-- Task to carry out --
Write out, exactly and in full, the line where "Find all instances of **small bowel**." appears together with all lines that follow it in the entries below. Do not include pictures.
####################
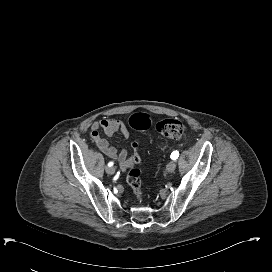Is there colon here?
<instances>
[{"instance_id": "obj_1", "label": "colon", "mask_w": 272, "mask_h": 272, "mask_svg": "<svg viewBox=\"0 0 272 272\" xmlns=\"http://www.w3.org/2000/svg\"><path fill=\"white\" fill-rule=\"evenodd\" d=\"M129 125L135 131H145L150 128L151 119L146 114H134L129 118ZM155 127L162 136L170 139H183L186 134V124L175 118L162 119ZM127 182L138 201H142L141 174L137 168L129 171Z\"/></svg>"}]
</instances>
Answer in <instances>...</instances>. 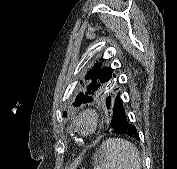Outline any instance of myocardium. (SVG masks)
Instances as JSON below:
<instances>
[{
  "label": "myocardium",
  "instance_id": "f54148a6",
  "mask_svg": "<svg viewBox=\"0 0 177 169\" xmlns=\"http://www.w3.org/2000/svg\"><path fill=\"white\" fill-rule=\"evenodd\" d=\"M97 125V113L91 109L83 110L75 119V126L83 135H91L94 133Z\"/></svg>",
  "mask_w": 177,
  "mask_h": 169
}]
</instances>
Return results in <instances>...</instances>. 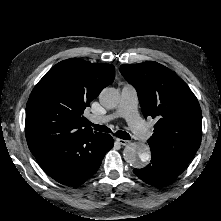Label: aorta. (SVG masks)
I'll return each instance as SVG.
<instances>
[{
  "mask_svg": "<svg viewBox=\"0 0 221 221\" xmlns=\"http://www.w3.org/2000/svg\"><path fill=\"white\" fill-rule=\"evenodd\" d=\"M99 101L107 109L118 106L120 94L114 88H105L99 95ZM124 160L133 167L141 168L150 159V149L145 144L129 143L123 150Z\"/></svg>",
  "mask_w": 221,
  "mask_h": 221,
  "instance_id": "1",
  "label": "aorta"
}]
</instances>
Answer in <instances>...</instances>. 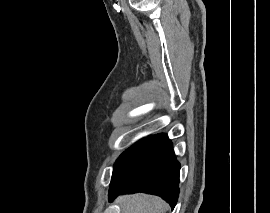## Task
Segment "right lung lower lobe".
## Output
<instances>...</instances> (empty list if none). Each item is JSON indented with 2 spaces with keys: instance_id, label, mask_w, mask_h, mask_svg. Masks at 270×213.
<instances>
[{
  "instance_id": "98d812e1",
  "label": "right lung lower lobe",
  "mask_w": 270,
  "mask_h": 213,
  "mask_svg": "<svg viewBox=\"0 0 270 213\" xmlns=\"http://www.w3.org/2000/svg\"><path fill=\"white\" fill-rule=\"evenodd\" d=\"M179 170L167 134L144 138L117 159L109 200L122 193L145 192L161 196L174 208L179 195Z\"/></svg>"
}]
</instances>
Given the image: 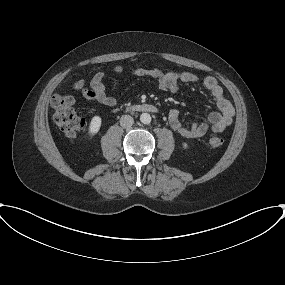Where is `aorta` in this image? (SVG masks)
<instances>
[{
    "instance_id": "aorta-1",
    "label": "aorta",
    "mask_w": 285,
    "mask_h": 285,
    "mask_svg": "<svg viewBox=\"0 0 285 285\" xmlns=\"http://www.w3.org/2000/svg\"><path fill=\"white\" fill-rule=\"evenodd\" d=\"M140 121L143 123V124H149L151 122V116L150 114L148 113H142L140 115Z\"/></svg>"
}]
</instances>
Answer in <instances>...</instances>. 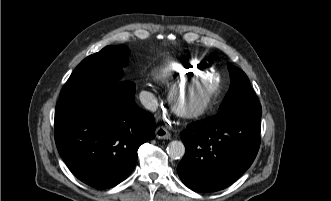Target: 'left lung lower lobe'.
I'll list each match as a JSON object with an SVG mask.
<instances>
[{"mask_svg": "<svg viewBox=\"0 0 331 201\" xmlns=\"http://www.w3.org/2000/svg\"><path fill=\"white\" fill-rule=\"evenodd\" d=\"M260 103L221 110L180 134L186 153L178 166L182 182L196 192L222 190L254 161L261 131Z\"/></svg>", "mask_w": 331, "mask_h": 201, "instance_id": "1", "label": "left lung lower lobe"}]
</instances>
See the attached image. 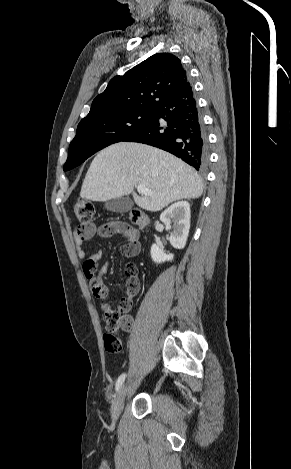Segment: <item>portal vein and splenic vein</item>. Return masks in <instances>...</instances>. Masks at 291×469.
Segmentation results:
<instances>
[{
  "label": "portal vein and splenic vein",
  "mask_w": 291,
  "mask_h": 469,
  "mask_svg": "<svg viewBox=\"0 0 291 469\" xmlns=\"http://www.w3.org/2000/svg\"><path fill=\"white\" fill-rule=\"evenodd\" d=\"M137 191H138L139 194H142V195H151L152 194V191L148 190L144 185H138L137 186Z\"/></svg>",
  "instance_id": "1"
}]
</instances>
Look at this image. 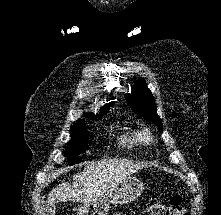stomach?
<instances>
[{
  "instance_id": "stomach-1",
  "label": "stomach",
  "mask_w": 221,
  "mask_h": 215,
  "mask_svg": "<svg viewBox=\"0 0 221 215\" xmlns=\"http://www.w3.org/2000/svg\"><path fill=\"white\" fill-rule=\"evenodd\" d=\"M144 190L143 183L136 177H128L122 180L103 199L83 204L76 208L77 215H107L111 204H127L136 200Z\"/></svg>"
}]
</instances>
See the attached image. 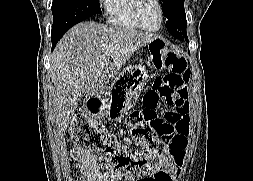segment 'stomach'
Instances as JSON below:
<instances>
[{
    "label": "stomach",
    "instance_id": "stomach-1",
    "mask_svg": "<svg viewBox=\"0 0 253 181\" xmlns=\"http://www.w3.org/2000/svg\"><path fill=\"white\" fill-rule=\"evenodd\" d=\"M141 66L126 67L109 85L97 89L84 98L86 113L93 118L107 117L112 121H120L132 106V98L143 87L146 74Z\"/></svg>",
    "mask_w": 253,
    "mask_h": 181
}]
</instances>
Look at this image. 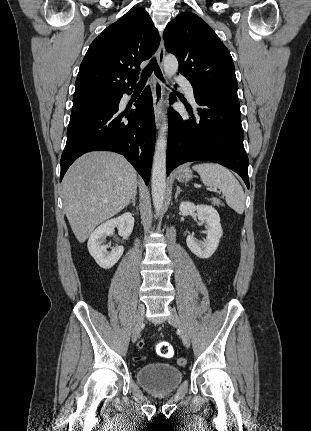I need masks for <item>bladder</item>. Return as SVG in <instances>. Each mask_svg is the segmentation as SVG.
<instances>
[{
    "mask_svg": "<svg viewBox=\"0 0 311 431\" xmlns=\"http://www.w3.org/2000/svg\"><path fill=\"white\" fill-rule=\"evenodd\" d=\"M136 380L150 393L168 394L181 384L183 372L168 363H149L137 369Z\"/></svg>",
    "mask_w": 311,
    "mask_h": 431,
    "instance_id": "31cf9c89",
    "label": "bladder"
}]
</instances>
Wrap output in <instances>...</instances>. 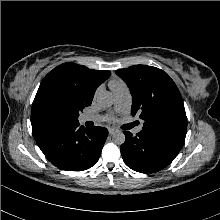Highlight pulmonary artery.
Returning <instances> with one entry per match:
<instances>
[{"instance_id": "obj_1", "label": "pulmonary artery", "mask_w": 220, "mask_h": 220, "mask_svg": "<svg viewBox=\"0 0 220 220\" xmlns=\"http://www.w3.org/2000/svg\"><path fill=\"white\" fill-rule=\"evenodd\" d=\"M113 96H114V100H115V105L117 108H122L124 107L127 102H128V98H129V90L127 88V86L124 84L120 87H118L117 89L113 90ZM101 120L102 118H95L92 116H82L80 118V121L82 123L87 122V121H91V120ZM142 130V126H138L135 129V133H138Z\"/></svg>"}]
</instances>
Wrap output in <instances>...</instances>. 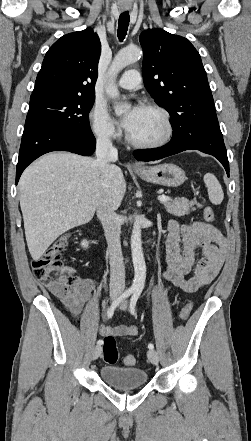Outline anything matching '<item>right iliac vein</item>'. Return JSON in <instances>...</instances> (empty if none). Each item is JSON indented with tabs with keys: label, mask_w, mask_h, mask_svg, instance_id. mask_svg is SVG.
<instances>
[{
	"label": "right iliac vein",
	"mask_w": 251,
	"mask_h": 441,
	"mask_svg": "<svg viewBox=\"0 0 251 441\" xmlns=\"http://www.w3.org/2000/svg\"><path fill=\"white\" fill-rule=\"evenodd\" d=\"M117 297H118V294H117V293H113V294L111 295V299H112L113 301H115V300L117 299ZM101 352H102V347H101V345H97V346L94 348V350H93L92 359H93V360H96V359L101 355Z\"/></svg>",
	"instance_id": "63e3f726"
}]
</instances>
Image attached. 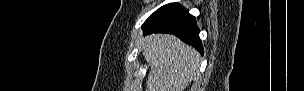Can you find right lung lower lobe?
<instances>
[{"mask_svg": "<svg viewBox=\"0 0 304 91\" xmlns=\"http://www.w3.org/2000/svg\"><path fill=\"white\" fill-rule=\"evenodd\" d=\"M144 34L169 33L203 52L195 18L177 3H170L155 11L143 24Z\"/></svg>", "mask_w": 304, "mask_h": 91, "instance_id": "right-lung-lower-lobe-1", "label": "right lung lower lobe"}]
</instances>
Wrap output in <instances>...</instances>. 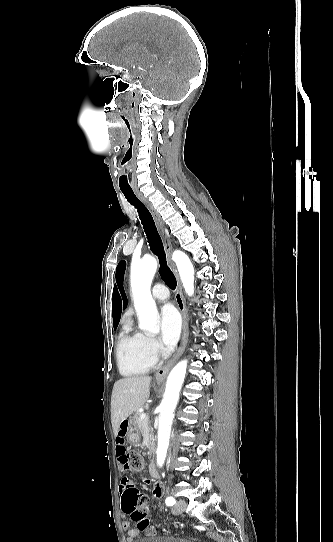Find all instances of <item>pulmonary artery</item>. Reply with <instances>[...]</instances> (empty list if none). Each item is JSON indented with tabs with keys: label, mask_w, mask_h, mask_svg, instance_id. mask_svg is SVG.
I'll use <instances>...</instances> for the list:
<instances>
[{
	"label": "pulmonary artery",
	"mask_w": 333,
	"mask_h": 542,
	"mask_svg": "<svg viewBox=\"0 0 333 542\" xmlns=\"http://www.w3.org/2000/svg\"><path fill=\"white\" fill-rule=\"evenodd\" d=\"M165 292H166V287L164 285H161L160 283H156L153 286V289L151 290L150 295L152 298L155 299V301L159 303H163L167 301L169 298L168 297L169 295L167 293L165 294Z\"/></svg>",
	"instance_id": "pulmonary-artery-1"
}]
</instances>
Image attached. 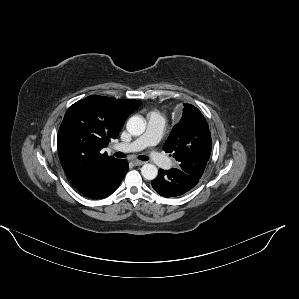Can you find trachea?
<instances>
[{
  "label": "trachea",
  "instance_id": "obj_1",
  "mask_svg": "<svg viewBox=\"0 0 299 299\" xmlns=\"http://www.w3.org/2000/svg\"><path fill=\"white\" fill-rule=\"evenodd\" d=\"M114 155H115L117 158H124V157H125V154L122 153V152H117V153H115ZM138 158H139L140 160H142V161H148V160H149V158H148L147 156H145V155H140V156H138Z\"/></svg>",
  "mask_w": 299,
  "mask_h": 299
}]
</instances>
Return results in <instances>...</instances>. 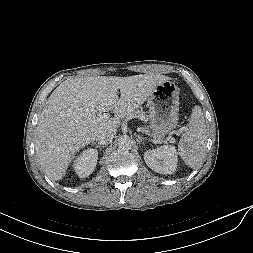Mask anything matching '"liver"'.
I'll return each mask as SVG.
<instances>
[{"label": "liver", "instance_id": "1", "mask_svg": "<svg viewBox=\"0 0 253 253\" xmlns=\"http://www.w3.org/2000/svg\"><path fill=\"white\" fill-rule=\"evenodd\" d=\"M168 80L165 75L140 74L68 78L62 82L48 98L36 129L41 168L51 179H62L75 153L94 141L101 128H118L121 118L134 116L155 88ZM96 110H113L115 117L99 121Z\"/></svg>", "mask_w": 253, "mask_h": 253}]
</instances>
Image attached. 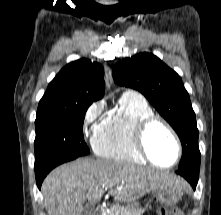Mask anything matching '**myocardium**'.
<instances>
[{"mask_svg": "<svg viewBox=\"0 0 221 215\" xmlns=\"http://www.w3.org/2000/svg\"><path fill=\"white\" fill-rule=\"evenodd\" d=\"M154 124H160L162 125L171 135V137L173 138L175 145H176V150H177V154H176V159L174 160V162L170 165H160L157 162H155L153 160V158L150 156L147 147H146V135L148 130L151 128V126H153ZM133 143L134 146L136 148V150L138 151V153L150 164L161 168V169H171L173 167H175L182 156V145H181V141L176 133V131L174 130V128L163 118L156 116V115H150L147 116L145 118H143L142 120H140L137 125L134 128V132H133Z\"/></svg>", "mask_w": 221, "mask_h": 215, "instance_id": "obj_1", "label": "myocardium"}]
</instances>
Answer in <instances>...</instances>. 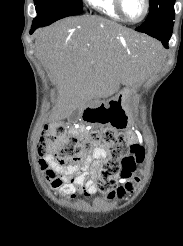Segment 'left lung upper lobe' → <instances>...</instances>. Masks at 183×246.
<instances>
[{"label":"left lung upper lobe","instance_id":"left-lung-upper-lobe-1","mask_svg":"<svg viewBox=\"0 0 183 246\" xmlns=\"http://www.w3.org/2000/svg\"><path fill=\"white\" fill-rule=\"evenodd\" d=\"M150 12L143 24L136 28L139 32H151L174 24L175 0H149Z\"/></svg>","mask_w":183,"mask_h":246}]
</instances>
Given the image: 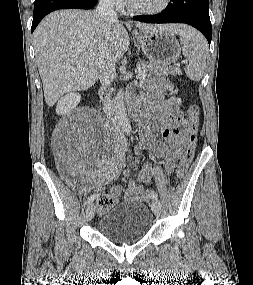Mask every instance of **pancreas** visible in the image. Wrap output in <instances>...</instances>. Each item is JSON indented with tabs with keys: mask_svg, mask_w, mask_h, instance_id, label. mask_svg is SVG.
<instances>
[{
	"mask_svg": "<svg viewBox=\"0 0 253 285\" xmlns=\"http://www.w3.org/2000/svg\"><path fill=\"white\" fill-rule=\"evenodd\" d=\"M141 71L149 75H182L179 66H162L151 62H143L141 64Z\"/></svg>",
	"mask_w": 253,
	"mask_h": 285,
	"instance_id": "cf45deb5",
	"label": "pancreas"
}]
</instances>
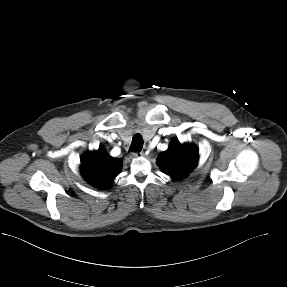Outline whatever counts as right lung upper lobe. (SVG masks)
I'll use <instances>...</instances> for the list:
<instances>
[{"label":"right lung upper lobe","instance_id":"cb5924a9","mask_svg":"<svg viewBox=\"0 0 287 287\" xmlns=\"http://www.w3.org/2000/svg\"><path fill=\"white\" fill-rule=\"evenodd\" d=\"M122 160L111 157L102 147L88 152L81 158L82 176L98 188H108L121 172Z\"/></svg>","mask_w":287,"mask_h":287}]
</instances>
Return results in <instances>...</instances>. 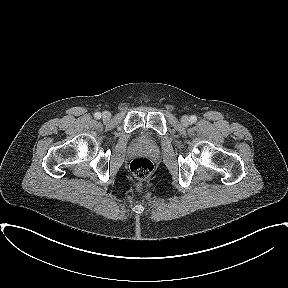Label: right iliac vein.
Listing matches in <instances>:
<instances>
[{"instance_id": "obj_1", "label": "right iliac vein", "mask_w": 288, "mask_h": 288, "mask_svg": "<svg viewBox=\"0 0 288 288\" xmlns=\"http://www.w3.org/2000/svg\"><path fill=\"white\" fill-rule=\"evenodd\" d=\"M102 118L103 120L108 121L111 118V113L108 111L103 112Z\"/></svg>"}]
</instances>
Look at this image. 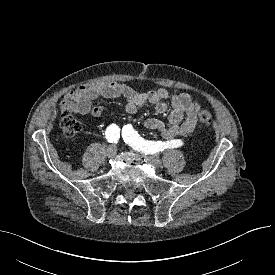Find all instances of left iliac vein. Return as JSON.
<instances>
[{
    "instance_id": "4c4485c4",
    "label": "left iliac vein",
    "mask_w": 275,
    "mask_h": 275,
    "mask_svg": "<svg viewBox=\"0 0 275 275\" xmlns=\"http://www.w3.org/2000/svg\"><path fill=\"white\" fill-rule=\"evenodd\" d=\"M146 154V153H145ZM148 159L152 164L155 166H160L161 165V159L157 155H152V154H147Z\"/></svg>"
}]
</instances>
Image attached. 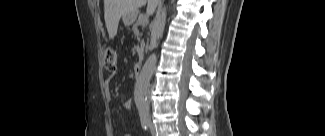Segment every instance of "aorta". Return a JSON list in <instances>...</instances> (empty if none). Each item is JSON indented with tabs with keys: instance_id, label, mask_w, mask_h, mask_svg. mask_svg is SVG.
<instances>
[{
	"instance_id": "obj_1",
	"label": "aorta",
	"mask_w": 325,
	"mask_h": 136,
	"mask_svg": "<svg viewBox=\"0 0 325 136\" xmlns=\"http://www.w3.org/2000/svg\"><path fill=\"white\" fill-rule=\"evenodd\" d=\"M167 10L166 7H161L156 15L151 35L152 48L158 47L159 41L163 36L164 28L166 24ZM157 57L155 53H152L146 60L140 75L138 76L134 87V100L137 109L140 112H147L149 105L147 101L148 86L156 67Z\"/></svg>"
}]
</instances>
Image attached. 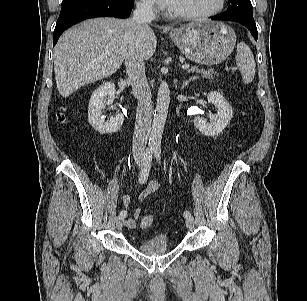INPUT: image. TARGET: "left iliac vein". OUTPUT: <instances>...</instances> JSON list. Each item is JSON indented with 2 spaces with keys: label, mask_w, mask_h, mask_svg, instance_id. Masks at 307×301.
Listing matches in <instances>:
<instances>
[{
  "label": "left iliac vein",
  "mask_w": 307,
  "mask_h": 301,
  "mask_svg": "<svg viewBox=\"0 0 307 301\" xmlns=\"http://www.w3.org/2000/svg\"><path fill=\"white\" fill-rule=\"evenodd\" d=\"M186 226L190 230H192L194 228V219H193L192 216L186 218Z\"/></svg>",
  "instance_id": "left-iliac-vein-1"
}]
</instances>
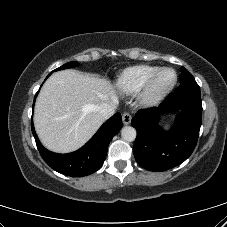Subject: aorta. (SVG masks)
<instances>
[{
	"label": "aorta",
	"mask_w": 227,
	"mask_h": 227,
	"mask_svg": "<svg viewBox=\"0 0 227 227\" xmlns=\"http://www.w3.org/2000/svg\"><path fill=\"white\" fill-rule=\"evenodd\" d=\"M136 134L137 133H136L135 128H133L131 126H125L121 130V136H122L123 140H125L127 142L134 141L136 138Z\"/></svg>",
	"instance_id": "762f6f07"
}]
</instances>
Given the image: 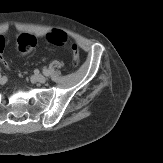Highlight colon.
Wrapping results in <instances>:
<instances>
[{
	"label": "colon",
	"instance_id": "colon-1",
	"mask_svg": "<svg viewBox=\"0 0 163 163\" xmlns=\"http://www.w3.org/2000/svg\"><path fill=\"white\" fill-rule=\"evenodd\" d=\"M47 41L57 45V46H65L69 44V39L67 34L59 29H54L48 32ZM37 45V39L31 34H22L19 36L17 40V51L21 55H25L32 51ZM5 47V42L2 37H0V62L5 63V59L3 57V51ZM70 48L72 51V61L75 66L79 64V49L78 46L74 43L70 44Z\"/></svg>",
	"mask_w": 163,
	"mask_h": 163
}]
</instances>
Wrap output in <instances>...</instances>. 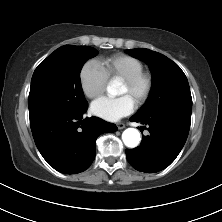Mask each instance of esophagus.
<instances>
[{
    "instance_id": "1",
    "label": "esophagus",
    "mask_w": 222,
    "mask_h": 222,
    "mask_svg": "<svg viewBox=\"0 0 222 222\" xmlns=\"http://www.w3.org/2000/svg\"><path fill=\"white\" fill-rule=\"evenodd\" d=\"M116 126H117V128H118L119 130L125 128V124H124V123H121V122L117 123Z\"/></svg>"
}]
</instances>
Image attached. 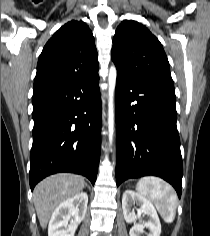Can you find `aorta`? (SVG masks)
Instances as JSON below:
<instances>
[{"instance_id":"762f6f07","label":"aorta","mask_w":210,"mask_h":236,"mask_svg":"<svg viewBox=\"0 0 210 236\" xmlns=\"http://www.w3.org/2000/svg\"><path fill=\"white\" fill-rule=\"evenodd\" d=\"M117 71L114 66L110 68L108 83H109V103H108V129H109V141L112 142L114 132V104L113 97L116 85Z\"/></svg>"}]
</instances>
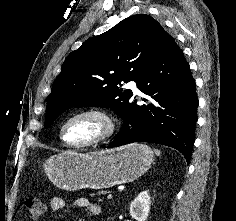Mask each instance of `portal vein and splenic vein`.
<instances>
[{
    "label": "portal vein and splenic vein",
    "instance_id": "18ae733b",
    "mask_svg": "<svg viewBox=\"0 0 236 221\" xmlns=\"http://www.w3.org/2000/svg\"><path fill=\"white\" fill-rule=\"evenodd\" d=\"M113 198V195L112 194H108L107 195V199H112Z\"/></svg>",
    "mask_w": 236,
    "mask_h": 221
}]
</instances>
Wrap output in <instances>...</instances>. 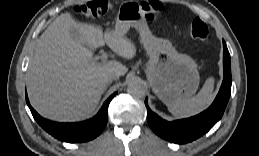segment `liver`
Masks as SVG:
<instances>
[{
	"instance_id": "liver-1",
	"label": "liver",
	"mask_w": 259,
	"mask_h": 156,
	"mask_svg": "<svg viewBox=\"0 0 259 156\" xmlns=\"http://www.w3.org/2000/svg\"><path fill=\"white\" fill-rule=\"evenodd\" d=\"M79 34L74 39L71 30ZM107 44L120 57L131 59L136 46L124 32L106 30L75 20L70 13L58 16L40 36L27 70V92L34 109L58 122L89 116L97 107L110 72L124 75L117 61L92 62L96 48Z\"/></svg>"
}]
</instances>
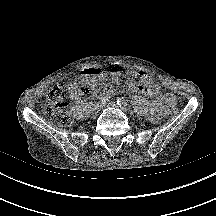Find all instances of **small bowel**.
<instances>
[{"label": "small bowel", "mask_w": 216, "mask_h": 216, "mask_svg": "<svg viewBox=\"0 0 216 216\" xmlns=\"http://www.w3.org/2000/svg\"><path fill=\"white\" fill-rule=\"evenodd\" d=\"M137 76L139 77V81L136 80ZM127 77V84L132 91L154 98L150 111V119L152 121H159L163 117L166 109L172 103L174 96L169 93L162 94L159 85L147 74L141 73L137 75L135 72L130 71L127 73ZM115 81L120 83L122 79L116 77ZM94 92V89L90 88L79 89L75 97L91 95Z\"/></svg>", "instance_id": "c3829d8e"}]
</instances>
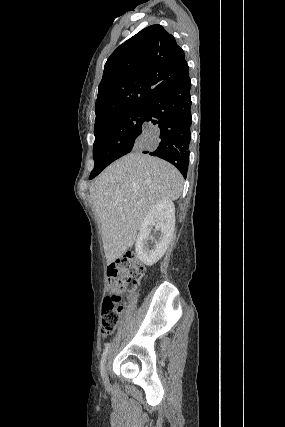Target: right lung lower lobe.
<instances>
[{"label":"right lung lower lobe","mask_w":285,"mask_h":427,"mask_svg":"<svg viewBox=\"0 0 285 427\" xmlns=\"http://www.w3.org/2000/svg\"><path fill=\"white\" fill-rule=\"evenodd\" d=\"M189 75L147 104L141 143L143 153L172 163L186 178L191 141ZM97 176V175H96Z\"/></svg>","instance_id":"1"}]
</instances>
####################
-- Solution for this task --
Find all instances of **small bowel**.
<instances>
[{"label": "small bowel", "mask_w": 216, "mask_h": 216, "mask_svg": "<svg viewBox=\"0 0 216 216\" xmlns=\"http://www.w3.org/2000/svg\"><path fill=\"white\" fill-rule=\"evenodd\" d=\"M137 76L139 77V81L136 80ZM127 77V84L132 91L154 98L150 111V119L152 121H159L163 117L166 109L172 103L174 96L169 93L162 94L159 85L147 74L141 73L137 75L135 72L130 71L127 73ZM115 81L120 83L122 79L116 77ZM94 92V89L90 88L79 89L75 97L91 95Z\"/></svg>", "instance_id": "c3829d8e"}]
</instances>
Target: right lung lower lobe.
<instances>
[{"label":"right lung lower lobe","mask_w":285,"mask_h":427,"mask_svg":"<svg viewBox=\"0 0 285 427\" xmlns=\"http://www.w3.org/2000/svg\"><path fill=\"white\" fill-rule=\"evenodd\" d=\"M189 75L147 104L141 143L143 153L172 163L186 178L191 141ZM97 176V175H96Z\"/></svg>","instance_id":"1"}]
</instances>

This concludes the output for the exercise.